[pve-devel] [RFC PATCH pve-storage/common] fix #3256: allow special characters in storage-related config files

Fiona Ebner f.ebner at proxmox.com
Mon Feb 17 11:15:29 CET 2025


Am 14.02.25 um 16:40 schrieb Laurențiu Leahu-Vlăducu:
> 
> This patch series fixes bug #3256:
> 
> 1. It ensures that general config files (e.g. storage.cfg) are decoded
>    from UTF-8 when deserialized. Previously, no decoding happened,
>    meaning that Perl interpreted the string as single bytes instead of
>    Unicode code points. Note: while I would have preferred to decode
>    the text right after reading from the file, there are some Perl
>    functions like Digest::SHA::sha1_hex that expect bytes
>    instead of UTF-8.


What about pre-existing configs that are not UTF-8? Not breaking those
is very important here.

> 
> 2. It ensures that general config files are explicitly encoded
>    as UTF-8 before serialization to prevent similar issues the other
>    way around.
> 
> 3. It adds a unit test to prevent similar issues from happening in
>    the future.
> 
> 4. It fixes the PBS storage plugin for serializing/deserializing the
>    password, similar to points 1 and 2, but for the case where the
>    password itself contains Unicode characters.
> 
> For more information on this topic, please read:
> https://perldoc.perl.org/perlunifaq#When-should-I-decode-or-encode?
> 
> I'm sending this patch series to begin a discussion on how to handle
> encodings in our config files, and eventually also other relevant
> files. In my opinion, we should handle them consistently as UTF-8,
> also over both Perl and Rust code.

Yes, that is the long-term plan AFAIK, but right now existing config
files might be encoded differently.

> 
> Due to the fact that Linux uses UTF-8 encoding by default since
> a long time, as well as browsers* and other software, I doubt that
> we have to worry too much about other encodings
> like Latin-1 (ISO-8859-1).
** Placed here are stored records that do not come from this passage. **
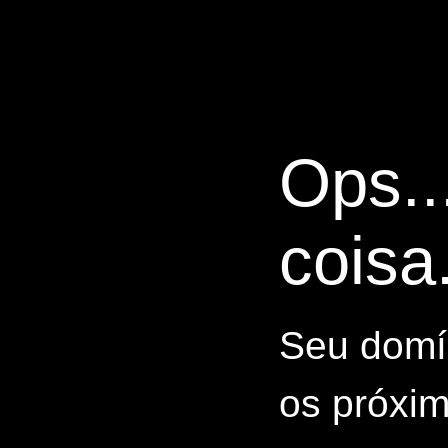
Ops..
coisa.
Seu domín
os próxim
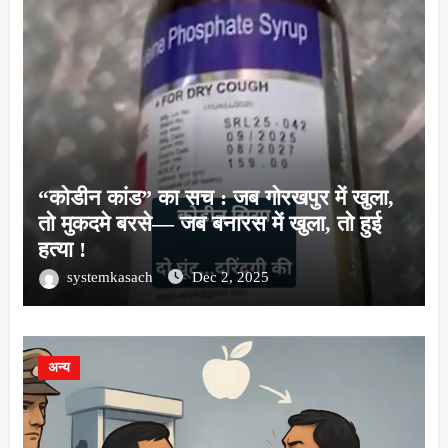
“कोडीन कांड” का सच : जब गोरखपुर में खुला,
तो मुकदमे बरसे— जब बनारस में खुला, तो हुई
हत्या !
systemkasach
Dec 2, 2025
अन्य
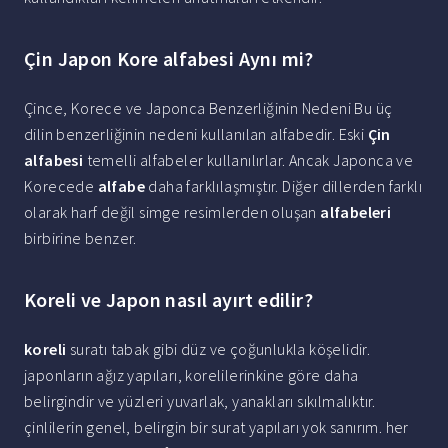
Çin Japon Kore alfabesi Aynı mi?
Çince, Korece ve Japonca Benzerliğinin Nedeni Bu üç
dilin benzerliğinin nedeni kullanılan alfabedir. Eski
Çin
alfabesi
temelli alfabeler kullanılırlar. Ancak Japonca ve
Korecede
alfabe
daha farklılaşmıştır. Diğer dillerden farklı
olarak harf değil simge resimlerden oluşan
alfabeleri
birbirine benzer.
Koreli ve Japon nasıl ayırt edilir?
koreli
suratı tabak gibi düz ve çoğunlukla köşelidir.
japonların ağız yapıları, korelilerinkine göre daha
belirgindir ve yüzleri yuvarlak, yanakları sıkılmalıktır.
çinlilerin genel, belirgin bir surat yapıları yok sanırım. her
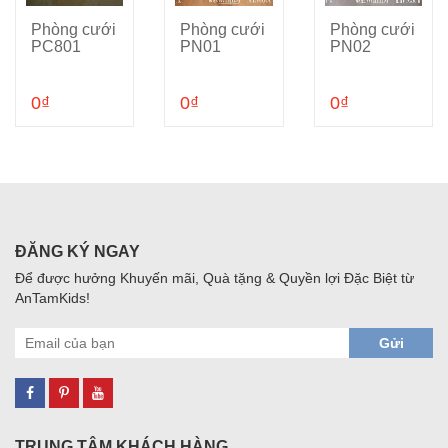
Phòng cưới
Phòng cưới
Phòng cưới
Cho vào giỏ hàng
Cho vào giỏ hàng
Cho vào giỏ hàng
PC801
PN01
PN02
0₫
0₫
0₫
ĐĂNG KÝ NGAY
Để được hưởng Khuyến mãi, Quà tặng & Quyền lợi Đặc Biệt từ
AnTamKids!
Gửi
TRUNG TÂM KHÁCH HÀNG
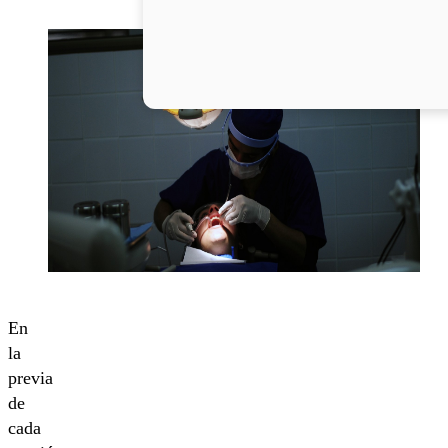
En
la
previa
de
cada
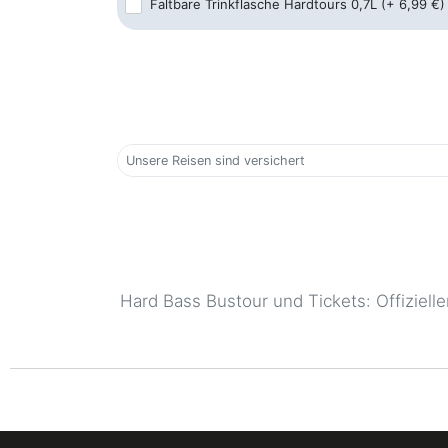
Faltbare Trinkflasche Hardtours 0,7L
(+ 6,99 €)
Schorbachstraße 1, 35510 Butzbach
Castrop-Rauxel - Hbf
Berliner Platz 9, 44579 Castrop-Rauxel
Darmstadt - Hbf
Zweifalltorweg, 64293 Darmstadt
Unsere Reisen sind versichert
Dorsten - Hbf
Julius-Ambrunn-Straße, 46282 Dorsten
Dortmund - ZOB
Steinstraße 39, 44147 Dortmund
Hard Bass Bustour und Tickets: Offizie
Duisburg - ZOB
Mercatorstraße 74 - 80, 47051 Duisburg
Dülmen - ZOB
Bahnhofstr. 50 , 48249 Dülmen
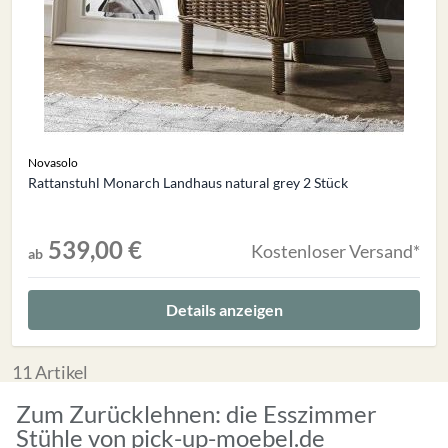
Novasolo
Rattanstuhl Monarch Landhaus natural grey 2 Stück
539,00 €
Kostenloser Versand*
ab
Details anzeigen
11
Artikel
Zum Zurücklehnen: die Esszimmer
Stühle von pick-up-moebel.de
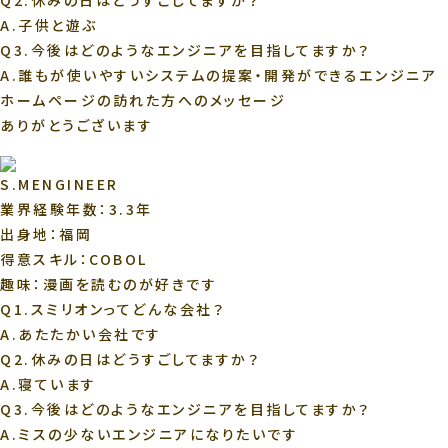
Q2.休みの日はどうすごしてますか？
A.
子供と遊ぶ
Q3.今後はどのようなエンジニアを目指してますか？
A.
誰もが使いやすいシステムの提案・開発ができるエンジニア
ホームページの訪れた方へのメッセージ
ありがとうございます
S.M
ENGINEER
業界経験年数：3.3年
出身地：福岡
得意スキル：COBOL
趣味：漫画を読むのが好きです
Q1.スミリオンってどんな会社？
A.
あたたかい会社です
Q2.休みの日はどうすごしてますか？
A.
寝ています
Q3.今後はどのようなエンジニアを目指してますか？
A.
ミスの少ないエンジニアになりたいです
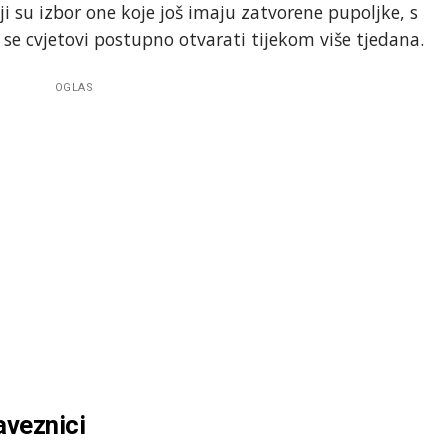
lji su izbor one koje još imaju zatvorene pupoljke, s
se cvjetovi postupno otvarati tijekom više tjedana.
OGLAS
aveznici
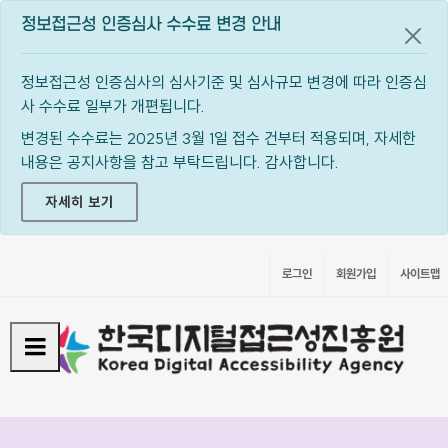
정보접근성 인증심사 수수료 변경 안내
공지
정보접근성 인증심사의 심사기준 및 심사규모 변경에 따라 인증심
사 수수료 일부가 개편됩니다.
변경된 수수료는 2025년 3월 1일 접수 건부터 적용되며, 자세한
내용은 공지사항을 참고 부탁드립니다. 감사합니다.
자세히 보기
로그인
회원가입
사이트맵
However, according to the
> Perl documentation, Perl could have deserialized such a string
> in the past (since it's the default in Perl when not decoding
> explicitly), and it is no longer able to after the fixes included
> in this patch series.

Unfortunately, we do. E.g.

> [I] root at pve8a1 ~# pct set 112 --mp1 /root/ö,mp=/o
> [I] root at pve8a1 ~# file /etc/pve/lxc/112.conf
> /etc/pve/lxc/112.conf: ISO-8859 text

> 
> We have to ask ourselves:
> 
> a. Do we want to define, in general, that configuration files should
>    always be serialized and deserialized as UTF-8? If yes, should we
>    consider this a breaking change?

Yes, see above.

> 
> b. Do we want to introduce any backward-compatibility for existing
>    config files? In other words, assume that older files might have
>    used other encodings in the past. To be honest, I didn't test
>    Latin-1 encoded files yet, so I'm not sure how (or if) our
>    current code would handle it.

Yes, we certainly need to.

> 
> There are further parsers and plugins that I still need to modify,
> but I first wanted to get your feedback on this subject.
> 
> 
> * With browsers I mean the encoding in HTML and not the JavaScript
> internals with its UTF-16 encoding.